A lot of conversation at the White House LGBT Summit Aug. 30 in Pittsburgh centered on data collection, Shanker said. He presented some health-disparity research his center has overseen and attended other panels with officials from the U.S. Department of Health and Human Services.
The White House sponsored the summit, while Equality Pennsylvania and the University of Pittsburgh co-hosted it. More than 130 LGBT advocates from across the state attended.
Levana Layendecker, deputy director of Equality Pennsylvania, said the Obama administration had hosted a White House summit in Philadelphia during the president’s first term.
“There have been a lot of changes over the last eight years,” Layendecker said. “We wanted to help educate stakeholders.”
She said Equality Pennsylvania shared information with federal officials about the state’s updated policies for transgender people to receive accurate birth certificates and equal access to health care, whether through Medicare and Medicaid or private insurers under the jurisdiction of the Insurance Department.
In turn, federal officials from the departments of Health and Human Services, Justice, Agriculture and Housing and Urban Development, among others, shared information about their current initiatives.
Layendecker said panels addressed violence in the transgender community, the future of nondiscrimination and LGBT aging issues. Equality Pennsylvania is working to gather feedback from participants and expects to make a summary of the White House summit available online soon.
“This presidential administration has done a great job of getting LGBT people added to more data collection efforts,” Shanker said.
But, he added, no uniform policy exists detailing how to account for LGBT experiences in all data initiatives. Shanker said the LGBT Data Inclusion Act could resolve that issue. The bill, introduced in the House in May and the Senate in July, remains in committees.
“We certainly hope more members of Congress take a look at the bill,” Shanker said.
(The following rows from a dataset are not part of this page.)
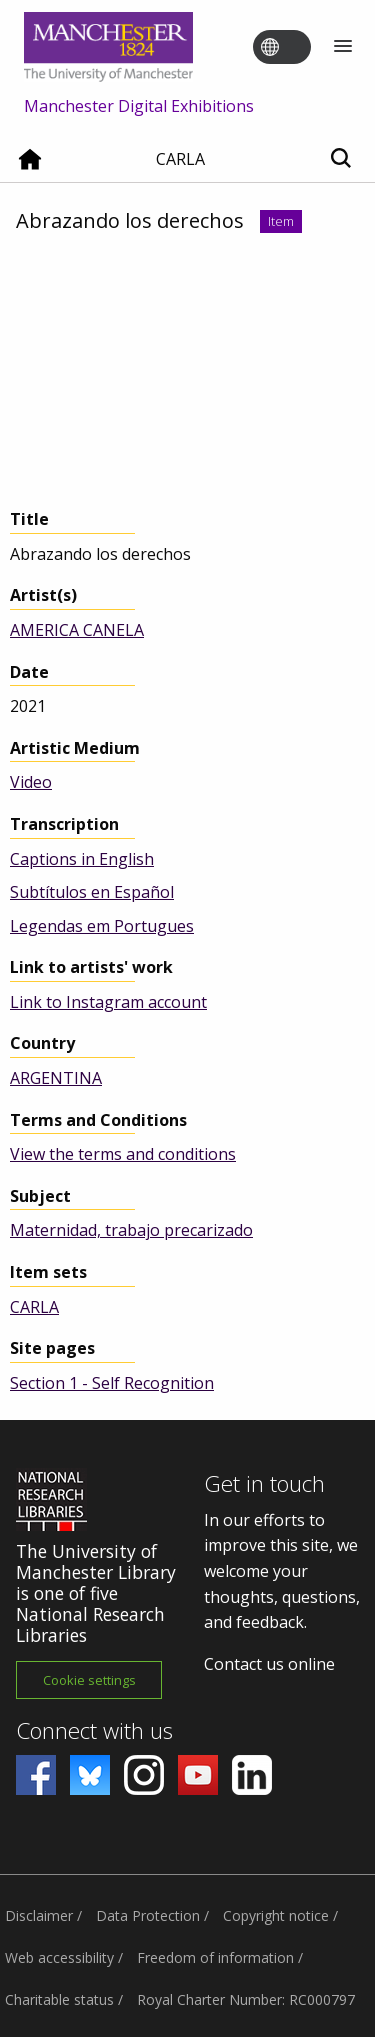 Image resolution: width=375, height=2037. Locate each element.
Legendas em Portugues (102, 926)
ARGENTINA (56, 1078)
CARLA (34, 1307)
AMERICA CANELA (77, 630)
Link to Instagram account (108, 1002)
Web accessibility (59, 1957)
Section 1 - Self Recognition (112, 1383)
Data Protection (148, 1915)
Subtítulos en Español (92, 892)
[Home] (30, 167)
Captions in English (82, 859)
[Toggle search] (340, 159)
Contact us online (269, 1664)
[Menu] (343, 47)
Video (31, 782)
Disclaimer (39, 1915)
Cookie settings (89, 1680)
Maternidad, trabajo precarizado (131, 1230)
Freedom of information (215, 1957)
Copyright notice (276, 1915)
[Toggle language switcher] (295, 48)
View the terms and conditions (123, 1154)
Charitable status (59, 1999) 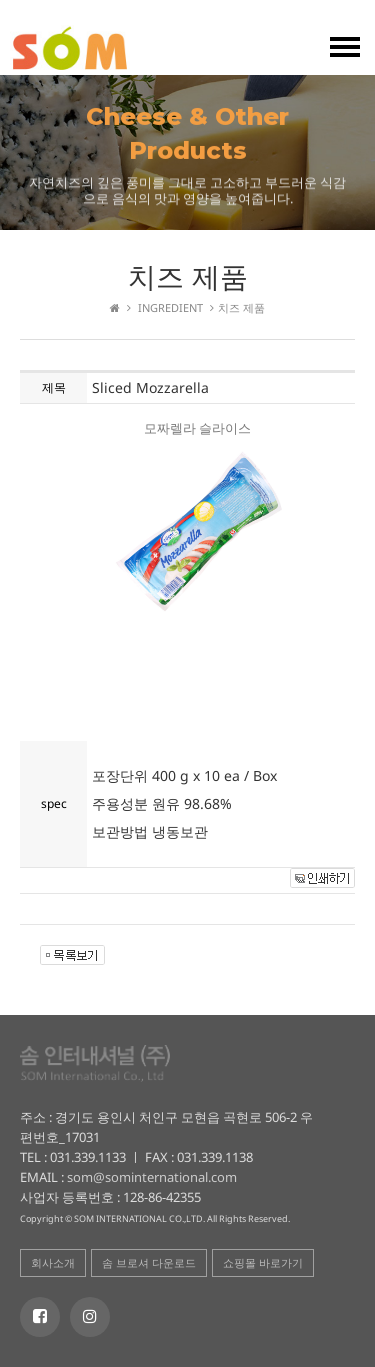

He’s not alone in advocating for more LGBT data collection. Heshie Zinman has said since last year that his work with the LGBT Elder Initiative would run more smoothly if he could reference specific data.
“We need to get a true sense of the number of LGBT people using the aging-services network so we can begin to allocate funds for programs for LGBT people,” Zinman told PGN in January. “Data drives policy and policy drives funding.”
He said nondiscrimination laws would have to come first, so that people do not fear self-identifying as LGBT on a government form for data collection.